I was also required to attend summer school if I planned on graduating in four years, and I had to give up my dream of studying abroad.
Those decisions were hard to make, but I made them so that I could become the teacher I wanted to be. Eventually, due to the difficulty of my course load and my being so young and not prepared to take such advanced courses in history, I did poorly.
I was then told that I might not be able to enter the department, or possibly enter but be under probation. I proceeded to worry.
So, I fought to get the chance to do a full fifth year. This elevated my money woes, but it was worth it to become a teacher. Eventually, I was told that if I dropped a major, I could get through faster.
I proceeded to drop my Spanish degree, even though the department was one of my pride and joys.
Then, the changes came.
And, like angry mob, all I saw was anger, betrayal and resentment. I was then told that with the new changes, I would need to do overloads in semesters in order to graduate in five years.
Also, due to errors made by a certain individual, I found out that some courses were not offered when I scheduled them. The straw that broke the camel’s back was shown and raised above my head for peroration for the course of actions that would proceed after this blow: “Is it possible to do a sixth year?” I flat-out told the individual no and that I quit.
The decision was hard to make, but the amount of incompetence which permeated from this course of events made me feel like the Frank Grimes of Monmouth College.
The next move was to tell my friends.
What would happen next haunts me as a professional to this day. As I began to tell people that I was leaving the department, I was given congratulations not just by those who dropped it, but also by those still in the department who were working on student teaching. Thirty individuals who were completing or going to student teach shook my hand and said with the deepest remorse, “IF I ONLY HAD THE COURAGE TO DO IT I WOULD BE WITH YOU.”
The tortured continue to march into classes which are meant to fill their heads with the understanding of learning and theory and feel that they are not prepared. Students are being made to commute for 35 minutes to work for an hour, and return with no compensation for the gas that it will take for them to get to the job they completed. They have been given no options but to take the bull by the horns and grit through and become teachers because they feel they have no choice.
As of now there is one lone student who has come to the battle line and is attempting to figure out where all of this comes from.
I greatly applaud her for her work and her effort.
However, it is the education department’s job to figure out the discontent and what is going wrong, and not the job of a student.

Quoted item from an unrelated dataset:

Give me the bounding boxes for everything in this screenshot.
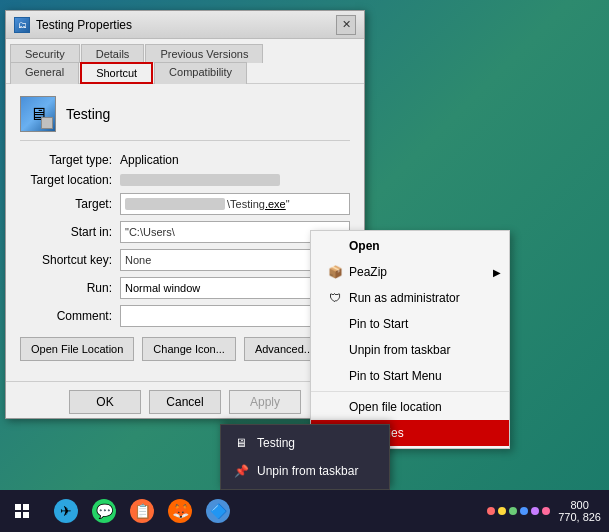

We are a school of the liberal arts, and yet those who will teach and fill the minds of young children cannot take part in this tradition because the education department has nearly made it impossible, not only to study abroad, but to take courses outside of our major.
They speak of over-crowding in classrooms as there is a 1:100 ratio of tenure-track professors in the department and classes which have over 30 students. These kinds of issues are things that I, along with many others, have become concerned about over the years.
My suggestion is to have the education department explain themselves and answer to the complaints of so many who have left because of scorn of the indifferent, cold and arrogant department that has now become the antithesis to learning and the liberal arts.